Apa yang disebut sebagai Film Makassar sebetulnya belum memiliki bentuk, struktur, watak dan kelamin. Bahkan ketakutan-ketakutan yang timbul bahwa Film Makassar masih berupa janin dan belum ingin dilahirkan serta ditumbuh-kembangkan. Maka yang kemudian terjadi adalah kelahiran prematur, parahnya lagi bila belum bisa disebut sebagai film. Tetapi yang paling penting saat ini adalah nafas dari pegiat film yang ada di Makassar. Nafas-nafas itu bisa jadi berupa komunitas-komunitas film, kritikus, pencipta, pencinta, dan penggerak film di Makassar.
***
Saya selalu percaya bahwa segala sesuatu: gambar, suara, tingkah laku dan sebagainya merupakan sebuah teks. Bagaimanapun dan dengan cara apapun Anda membaca. Tentu penerimaan dan pembacaan teks, dalam hal ini film, berbeda setiap individu menurut latar belakang, budaya dan pemahamannya sendiri. Teori dari David Morley, T. O’Sullivan, Stephen Schawabn dan Sermin Ildar telah menceritakan hal ini di dalam tulisan-tulisannya.
Melalui empat film yang ditayangkan di Katakerja pada acara mengamati 28 Februari lalu, saya berusaha membaca apa yang gambar tersebut katakan kepada saya. Atau bisa jadi saya hanya membaca diri saya sendiri di dalam film ini. Keempat film tersebut lahir dari workshop Makassar In Cinema yang digelar oleh Meditatif Film setiap tahunnya.
Semua orang memiliki caranya sendiri menikmati film, maka ulasan yang singkat ini adalah cara saya, tidak hanya menikmati film tetapi juga bagaimana merayakannya:
- Empat Alfabet Di Depan Namaku |Ayu Kartika
Keputusan terbesar yang diambil oleh sutradara dalam film ini mungkin adalah penggunaan one shot, long take. Dan saya kira yang paling rumit pengerjaannya adalah film ini juga. Koordinasi antar kru dan timing yang tepat. Meskipun di beberapa bagian masih ada sedikit kesalahan teknis, terutama di divisi suara. Pegawai kantor sebagai ekstras, yang berada di belakang si tokoh perempuan, juga dibiarkan begitu saja. Saya kira film ini dibiarkan mengalir. Jujur. Realis dan apa adanya.
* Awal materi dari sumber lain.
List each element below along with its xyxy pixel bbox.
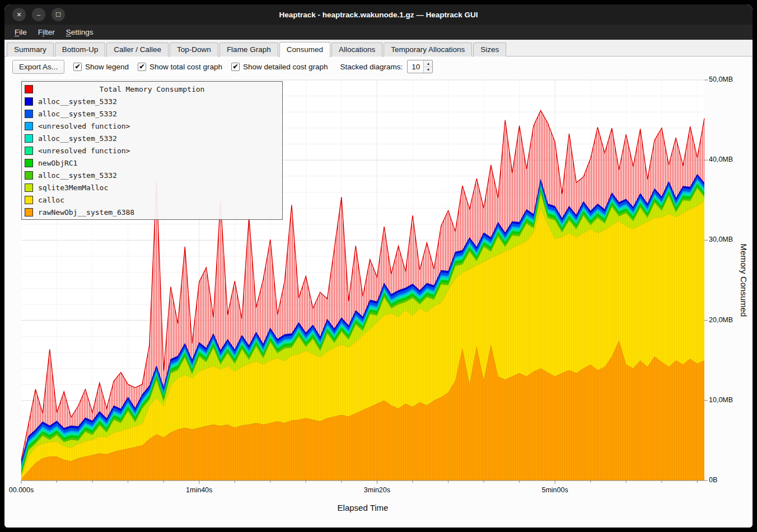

Salah satu fungsi digunakannya long take, saya kira agar emosi yang dibangun bisa intens dan konsisten diterima oleh penonton. Saya menikmatinya.
Film ini bercerita tentang seorang perempuan yang mengoceh sepanjang kurang lebih 15 menit perihal namanya. Tidak hanya itu tentunya, ada begitu banyak isu yang kemudian ia bicarakan. Tentang pamali, kelas sosial dan budaya dalam konteks bugis Makassar. Film ini sederhana sekali. Si perempuan hendak menghilangkan nama ‘Andi’nya, di kantor catatan sipil.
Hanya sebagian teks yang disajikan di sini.